Work to complete ▸ Among the entries, which lines carry the string "FRUITS"? Copy each of them.
--- Records for the task Enclosed Below ---
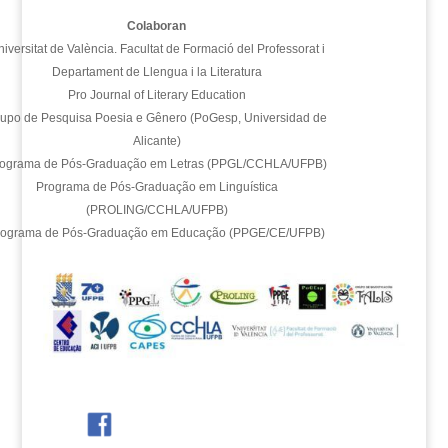
Colaboran
iversitat de València. Facultat de Formació del Professorat i
Departament de Llengua i la Literatura
Pro Journal of Literary Education
upo de Pesquisa Poesia e Gênero (PoGesp, Universidad de
Alicante)
ograma de Pós-Graduação em Letras (PPGL/CCHLA/UFPB)
Programa de Pós-Graduação em Linguística
(PROLING/CCHLA/UFPB)
rograma de Pós-Graduação em Educação (PPGE/CE/UFPB)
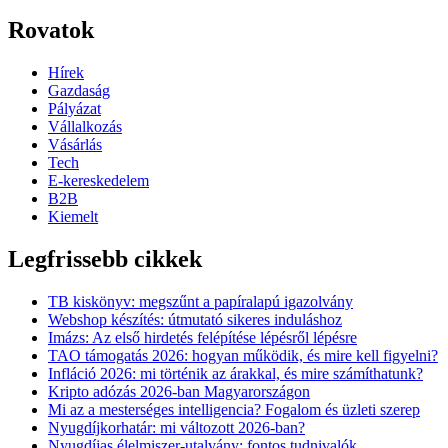
Rovatok
Hírek
Gazdaság
Pályázat
Vállalkozás
Vásárlás
Tech
E-kereskedelem
B2B
Kiemelt
Legfrissebb cikkek
TB kiskönyv: megszűnt a papíralapú igazolvány
Webshop készítés: útmutató sikeres induláshoz
Imázs: Az első hirdetés felépítése lépésről lépésre
TAO támogatás 2026: hogyan működik, és mire kell figyelni?
Infláció 2026: mi történik az árakkal, és mire számíthatunk?
Kripto adózás 2026-ban Magyarországon
Mi az a mesterséges intelligencia? Fogalom és üzleti szerep
Nyugdíjkorhatár: mi változott 2026-ban?
Nyugdíjas élelmiszer-utalvány: fontos tudnivalók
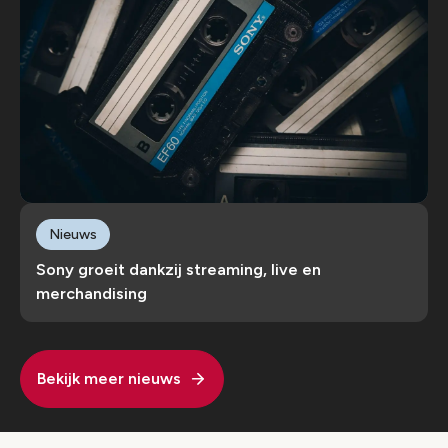
Nieuws
Sony groeit dankzij streaming, live en
merchandising
Bekijk meer nieuws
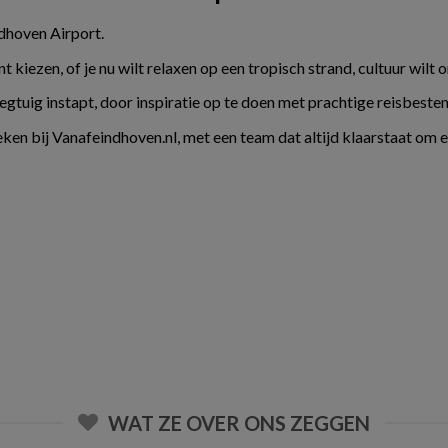
ndhoven Airport.
kiezen, of je nu wilt relaxen op een tropisch strand, cultuur wilt 
liegtuig instapt, door inspiratie op te doen met prachtige reisbes
ken bij Vanafeindhoven.nl, met een team dat altijd klaarstaat om 
WAT ZE OVER ONS ZEGGEN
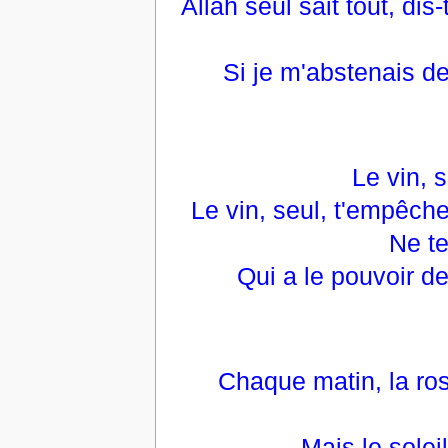
Allah seul sait tout, dis
Si je m'abstenais de
Le vin, s
Le vin, seul, t'empêche
Ne t
Qui a le pouvoir de
Chaque matin, la rosé
Mais le soleil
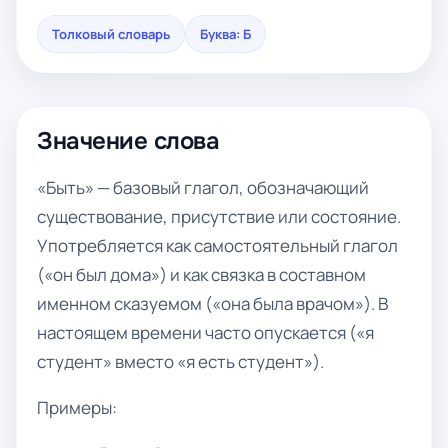
Толковый словарь
Буква: Б
Значение слова
«Быть» — базовый глагол, обозначающий
существование, присутствие или состояние.
Употребляется как самостоятельный глагол
(«он был дома») и как связка в составном
именном сказуемом («она была врачом»). В
настоящем времени часто опускается («я
студент» вместо «я есть студент»).
Примеры:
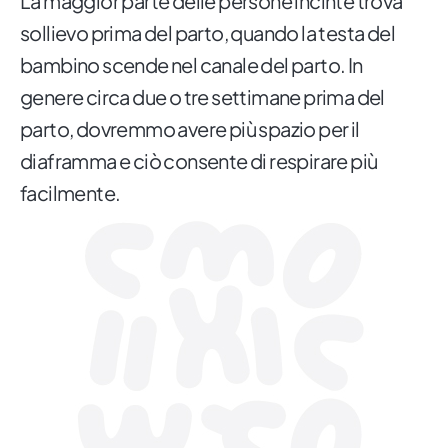
La maggior parte delle persone incinte trova
sollievo prima del parto, quando la testa del
bambino scende nel canale del parto. In
genere circa due o tre settimane prima del
parto, dovremmo avere più spazio per il
diaframma e ciò consente di respirare più
facilmente.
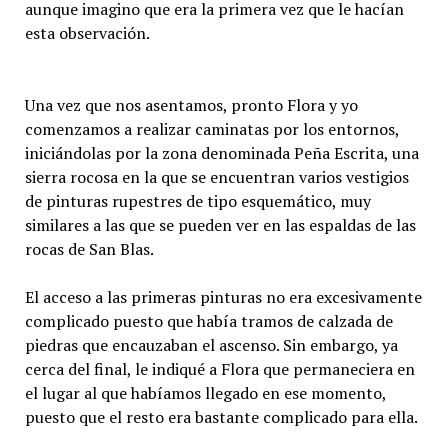
aunque imagino que era la primera vez que le hacían
esta observación.
Una vez que nos asentamos, pronto Flora y yo
comenzamos a realizar caminatas por los entornos,
iniciándolas por la zona denominada Peña Escrita, una
sierra rocosa en la que se encuentran varios vestigios
de pinturas rupestres de tipo esquemático, muy
similares a las que se pueden ver en las espaldas de las
rocas de San Blas.
El acceso a las primeras pinturas no era excesivamente
complicado puesto que había tramos de calzada de
piedras que encauzaban el ascenso. Sin embargo, ya
cerca del final, le indiqué a Flora que permaneciera en
el lugar al que habíamos llegado en ese momento,
puesto que el resto era bastante complicado para ella.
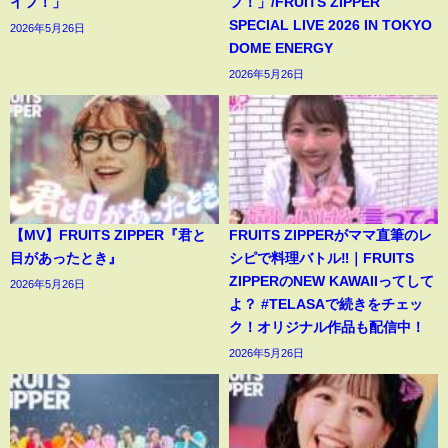
イフ！」
フ！」/FRUITS ZIPPER
SPECIAL LIVE 2026 IN TOKYO
2026年5月26日
DOME ENERGY
2026年5月26日
【MV】FRUITS ZIPPER『君と
FRUITS ZIPPERがママ直筆のレ
目があったとき』
シピで料理バトル‼｜FRUITS
ZIPPERのNEW KAWAIIってして
2026年5月26日
よ？ #TELASAで続きをチェッ
ク！オリジナル作品も配信中！
2026年5月26日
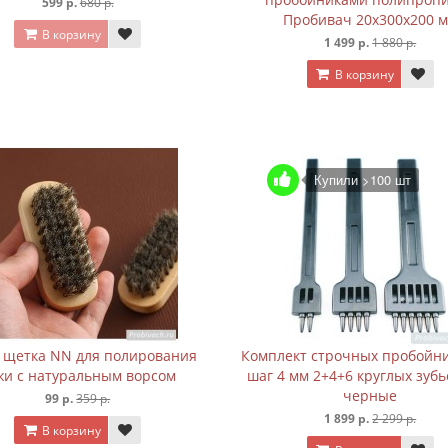
599 р.
680 р.
Пробивач 20х300х200 
В корзину
1 499 р.
1 880 р.
В корзину
Купили >100 шт
щетка NN для полирования
Комплект строчных пробойн
жи с натуральным ворсом
шаг 4 мм 2+4+6 круглых зуб
черные
99 р.
359 р.
1 899 р.
2 299 р.
В корзину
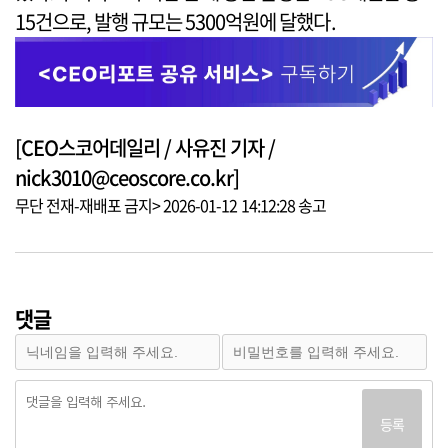
15건으로, 발행 규모는 5300억원에 달했다.
[CEO스코어데일리 / 사유진 기자 /
nick3010@ceoscore.co.kr]
무단 전재-재배포 금지> 2026-01-12 14:12:28 송고
댓글
등록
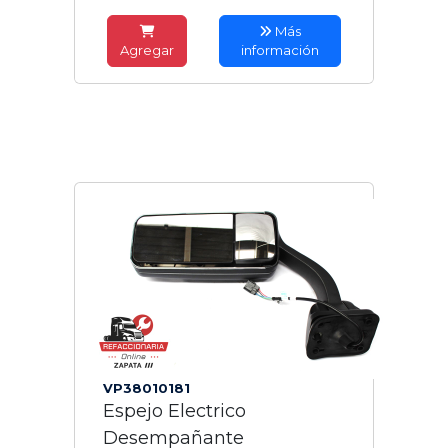
Más
Agregar
información
VP38010181
Espejo Electrico
Desempañante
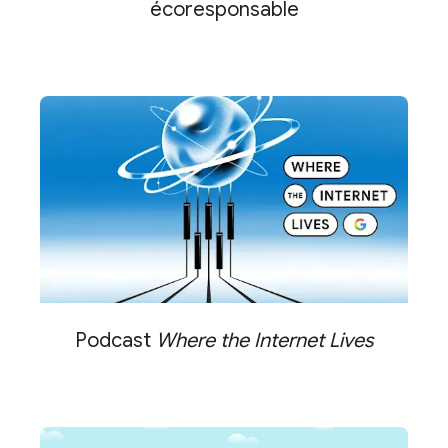
écoresponsable
Podcast
Where the Internet Lives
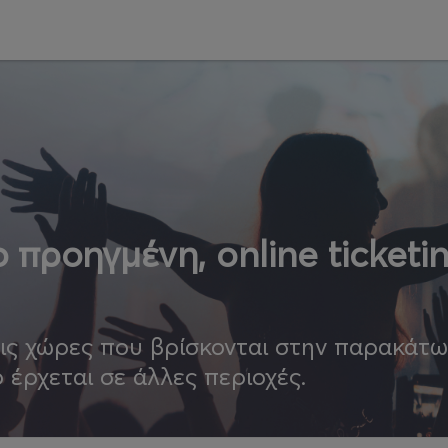
 προηγμένη, online ticketi
τις χώρες που βρίσκονται στην παρακάτ
ο έρχεται σε άλλες περιοχές.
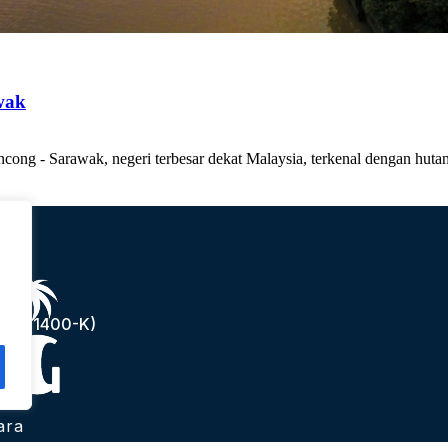
wak
cong - Sarawak, negeri terbesar dekat Malaysia, terkenal dengan hut
(1241400-K)
ara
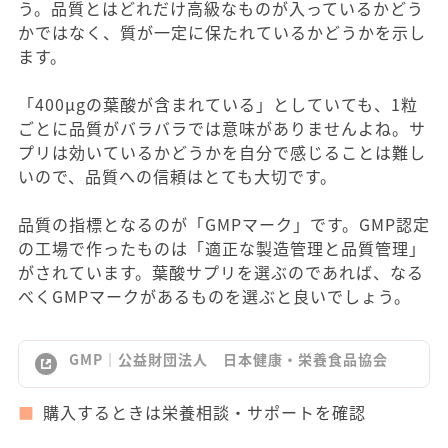
う。品質とはどれだけ高級なものが入っているかどう
かではなく、質が一定に保たれているかどうかを示し
ます。
「400μgの葉酸が含まれている」としていても、1粒
ごとに品質がバラバラでは意味がありませんよね。サ
プリは効いているかどうかを自分で感じることは難し
いので、品質への信頼はとても大切です。
品質の指標となるのが「GMPマーク」です。GMP認定
の工場で作ったものは「適正な製造管理と品質管理」
がされています。葉酸サプリを選ぶのであれば、なる
べくGMPマークがあるものを選ぶと良いでしょう。
GMP｜公益財団法人 日本健康・栄養食品協会
購入するときは栄養相談・サポートを確認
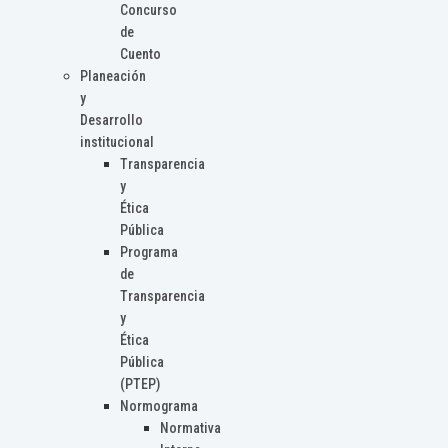
Concurso
de
Cuento
Planeación
y
Desarrollo
institucional
Transparencia
y
Ética
Pública
Programa
de
Transparencia
y
Ética
Pública
(PTEP)
Normograma
Normativa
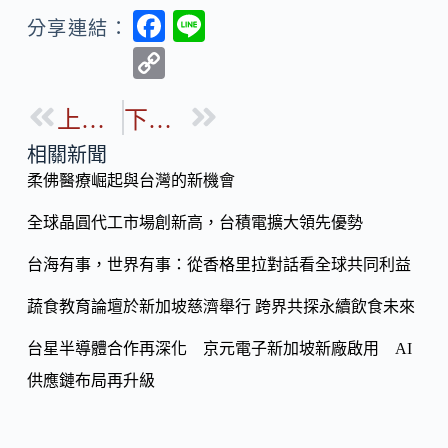
F
Li
分享連結：
ac
n
C
e
e
o
b
上一篇
下一篇
p
o
y
相關新聞
o
柔佛醫療崛起與台灣的新機會
Li
k
n
全球晶圓代工市場創新高，台積電擴大領先優勢
k
台海有事，世界有事：從香格里拉對話看全球共同利益
蔬食教育論壇於新加坡慈濟舉行 跨界共探永續飲食未來
台星半導體合作再深化 京元電子新加坡新廠啟用 AI
供應鏈布局再升級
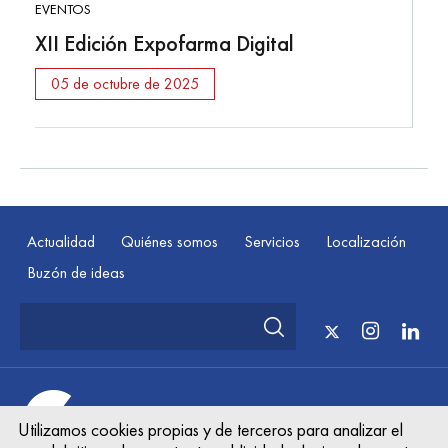
EVENTOS
XII Edición Expofarma Digital
05 de octubre de 2025
Actualidad
Quiénes somos
Servicios
Localización
Buzón de ideas
© Cooperativa Farmacéutica Asturiana Sun Aug 09
Utilizamos cookies propias y de terceros para analizar el
06:31:51 UTC 2026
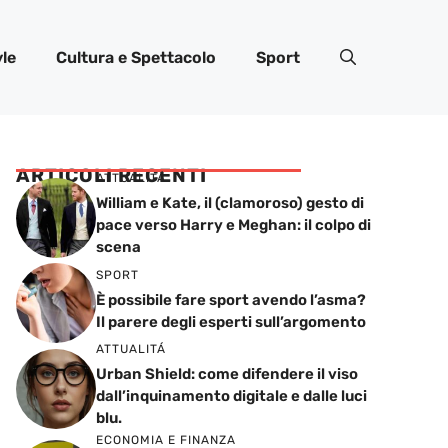
yle
Cultura e Spettacolo
Sport
ARTICOLI RECENTI
ATTUALITÁ
William e Kate, il (clamoroso) gesto di
pace verso Harry e Meghan: il colpo di
scena
SPORT
È possibile fare sport avendo l’asma?
Il parere degli esperti sull’argomento
ATTUALITÁ
Urban Shield: come difendere il viso
dall’inquinamento digitale e dalle luci
blu.
ECONOMIA E FINANZA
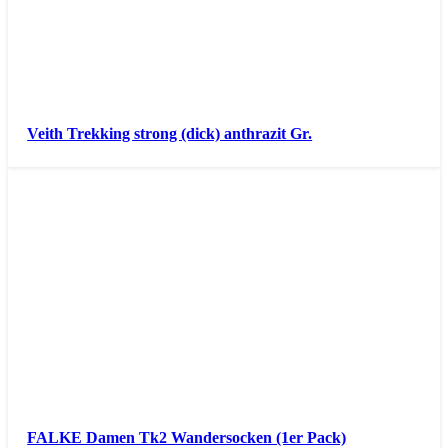
Veith Trekking strong (dick) anthrazit Gr.
FALKE Damen Tk2 Wandersocken (1er Pack)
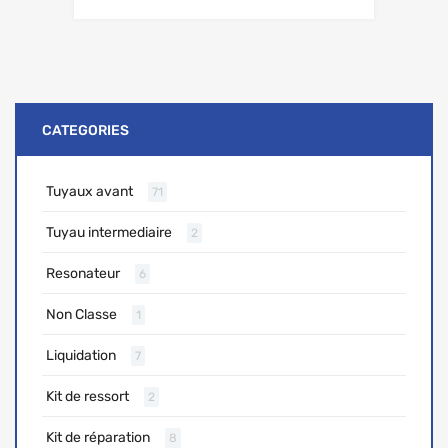
CATEGORIES
Tuyaux avant
71
Tuyau intermediaire
2
Resonateur
6
Non Classe
1
Liquidation
7
Kit de ressort
2
Kit de réparation
8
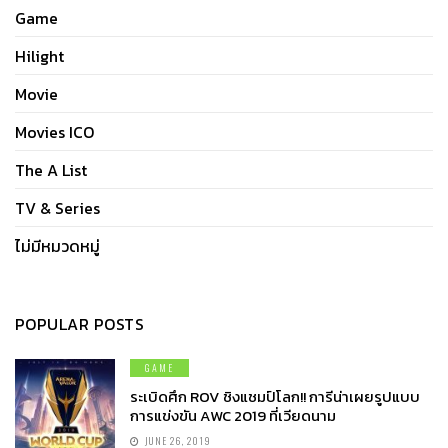
Game
Hilight
Movie
Movies ICO
The A List
TV & Series
ไม่มีหมวดหมู่
POPULAR POSTS
GAME
ระเบิดศึก ROV ชิงแชมป์โลก!! การีน่าเผยรูปแบบ
การแข่งขัน AWC 2019 ที่เวียดนาม
JUNE 26, 2019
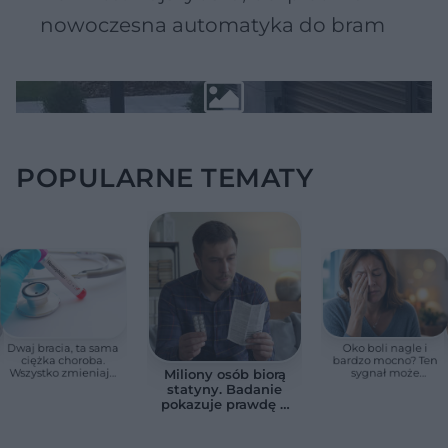
nowoczesna automatyka do bram
POPULARNE TEMATY
Dwaj bracia, ta sama
Oko boli nagle i
ciężka choroba.
bardzo mocno? Ten
Wszystko zmieniają
sygnał może
Miliony osób biorą
jedne urodziny
oznaczać utratę
statyny. Badanie
wzroku w kilka
pokazuje prawdę o
godzin
skutkach
ubocznych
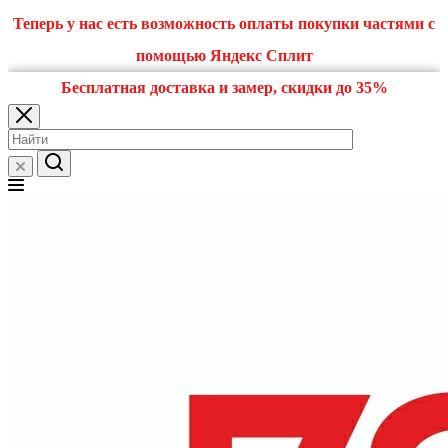
Теперь у нас есть возможность оплаты покупки частями с
помощью Яндекс Сплит
Бесплатная доставка и замер, скидки до 35%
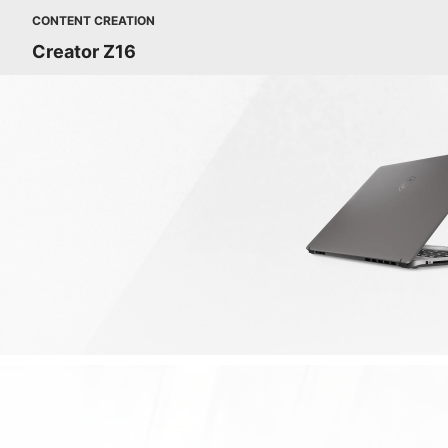
CONTENT CREATION
Creator Z16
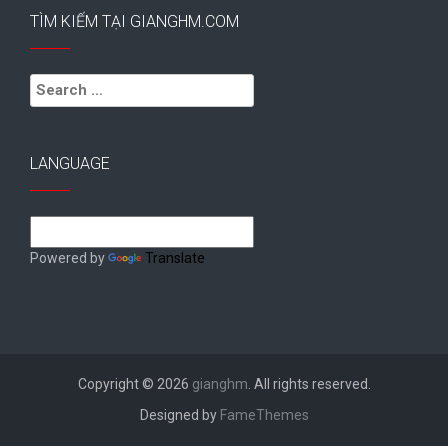
TÌM KIẾM TẠI GIANGHM.COM
Search
for:
LANGUAGE
Powered by
Translate
Copyright © 2026
gianghm
. All rights reserved.
Designed by
FameThemes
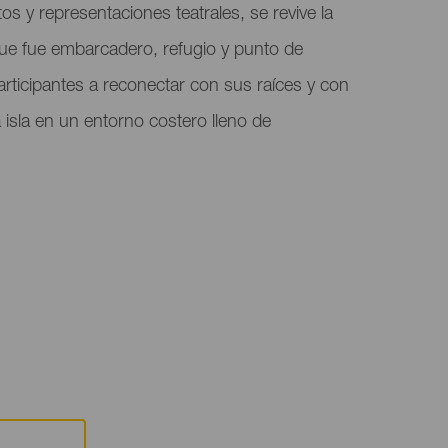
tos y representaciones teatrales, se revive la
que fue embarcadero, refugio y punto de
articipantes a reconectar con sus raíces y con
la isla en un entorno costero lleno de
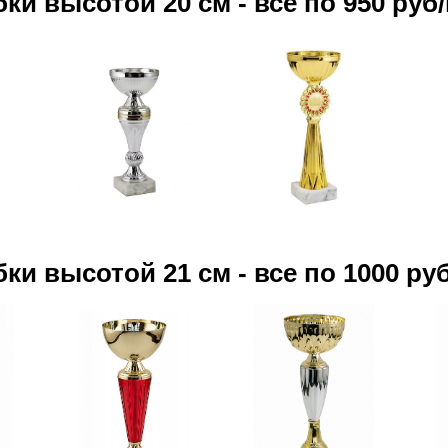
бки высотой 20 см - все по 950 руб
бки высотой 21 см - все по 1000 ру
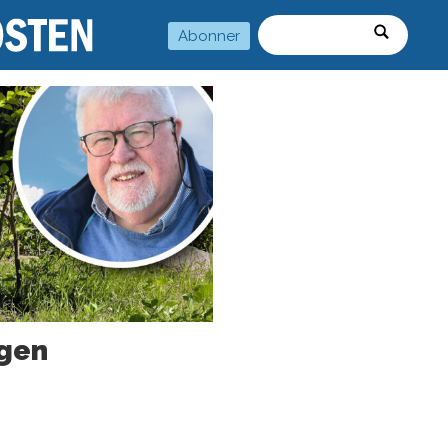
Abonner
Søk
agen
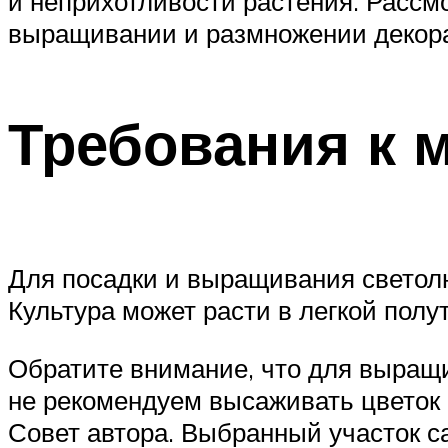
и неприхотливости растения. Рассм
выращивании и размножении декора
Требования к 
Для посадки и выращивания светолю
Культура может расти в легкой полу
Обратите внимание, что для выращи
не рекомендуем высаживать цветок 
Совет автора. Выбранный участок са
--- End of Enclosed Records for the task ---
Task result ▸
フ！」/FRUITS ZIPPER
【MV】FRUITS ZIPPER『君と
FRUITS ZIPPERがママ直筆のレ
シピで料理バトル‼｜FRUITS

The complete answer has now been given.